New media bloggers are out in full force today. The issue? NBC Universal and News Corps’ launch of an online video sharing service. In short, the networks’ competitive response to YouTube.
Sure the announcement is old news. What is new are the partnerships struck with portals like AOL, Yahoo, MSN and MySpace allowing you (theoretically) to access all your favorite FOX and NBC content (The Office anyone?) on all four of these major sites.
Now if you’re wondering where does that leave Google? Well, back with their user generated roots… thousands of faces pontificating to their webcams, hundreds of hillary mashups, and a crop of viral stars.
Mark Cuban, Don Dodge and Paul Kedrosky all share a seemingly sensible and logical viewpoint on where this is all heading.
Assumedly with Viacom’s lawsuit moving forward on Google, and increasingly more copyrighted videos being stripped off of YouTube, viewers will be only glad and perhaps thankful to watch their beloved network TV content, Heroes, on very familiar trafficked sites like MySpace.
To be fair, all three of them do say the success of NBCU and News Corps’ video sharing service will depend on its execution. But then what doesn’t depend on execution?
Some of those “keys” to success as listed by Don Dodge are “have it your way” and “allow user generated mashups.” Fair enough, basic tenets for online video sharing. Mark Cuban goes ever further stating “This new venture, if it can launch in the next few months, will hit the ground with more and better content, and more monetization options than Google.”
Mark of course has been calling out YouTube’s shortcomings from its very launch. Ultimately, the problem with putting faith in NBCU and News Corps’ video sharing service is… putting faith in NBCU and Newcorps.
I can’t tell you how many times I get called out, by technical colleagues working for “tech” companies, on why my own company (full disclosure: Viacom employee) doesn’t have so and so RSS subscription features, or roll out so and so widget application.
It’s the Engineering… dummy!
At Viacom, as at News Corp and NBC Universal, we are brilliant creatives… dare I say genius? But the point is when it comes to rolling out the latest app allowing viewers to cull our brilliant content and place it into a formidable and nifty ajax based widget…well, our collective response is whaha?
It seems we forget that Google is a “tech” company first, and content portal (YouTube) second. The success of NBCU and Newcorp’s service is a function of a many great things… most notably engineering know-how.
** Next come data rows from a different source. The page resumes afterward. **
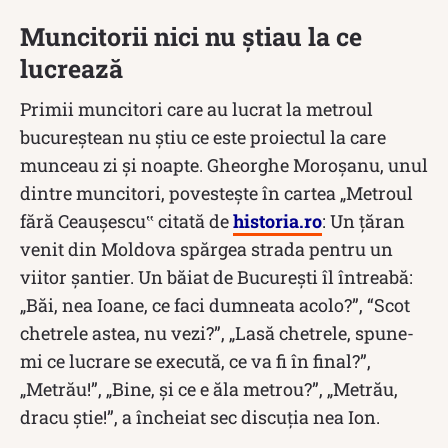
Muncitorii nici nu știau la ce
lucrează
Primii muncitori care au lucrat la metroul
bucureștean nu știu ce este proiectul la care
munceau zi și noapte. Gheorghe Moroșanu, unul
dintre muncitori, povestește în cartea „Metroul
fără Ceaușescu‟ citată de
historia.ro
: Un ţăran
venit din Moldova spărgea strada pentru un
viitor şantier. Un băiat de Bucureşti îl întreabă:
„Băi, nea Ioane, ce faci dumneata acolo?”, “Scot
chetrele astea, nu vezi?”, „Lasă chetrele, spune-
mi ce lucrare se execută, ce va fi în final?”,
„Metrău!”, „Bine, şi ce e ăla metrou?”, „Metrău,
dracu ştie!”, a încheiat sec discuția nea Ion.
Sure, Microsoft in the form of “MS”NBC may lend a hand… but that only leaves us with a finicky Windows Media delivery platform. The DRM that will be demanded of this new service to safeguard network content from piracy will render the technology even more feckless. YouTube scaled and became the go-to-place that it is because of ease of use. My mother can work YouTube with the ease of operating her old VCR. But she still has trouble playing video on any media site (Name it, nbc.com, abc.com, foxnews.com).
Furthermore the deal has already announced that network content will be delivered via a proprietary platform, as if we don’t have enough of those rotting on the web.
Core competency is a catch-phrase business school students love spouting. In this case their favorite b-school term may be well invoked. We are in the age of new media, which by definition intersects with technology and which by definition gives tech companies like Google a competitive advantage when it comes to content distribution. And believe me folks… right now distribution is all that counts, if you have doubts just check out this latest vid of a man going by the name of MrPregnant with a pot over his head and achieving over 150,000 views.
And the biggest trump card that everyone forgets rests with Google. Network and cable copyrighted show content may be expunged from YouTube, but it will always exist and continue to be uploaded on any of the hundred YouTube clones out there. It only takes Google to open up their search range and incorporate videos from these sites to have the herd come back and view videos in a way they have become comfortably accustomed to: ad and DRM free online video.
This is not to say NBC and News Corp are headed towards disaster, but they are headed to a very humble place– where viewers come to watch their videos in spurts, before the delivery platform lags and an ad shows up whereupon the viewer is off to dailymotion.com to watch the same episode of The Office.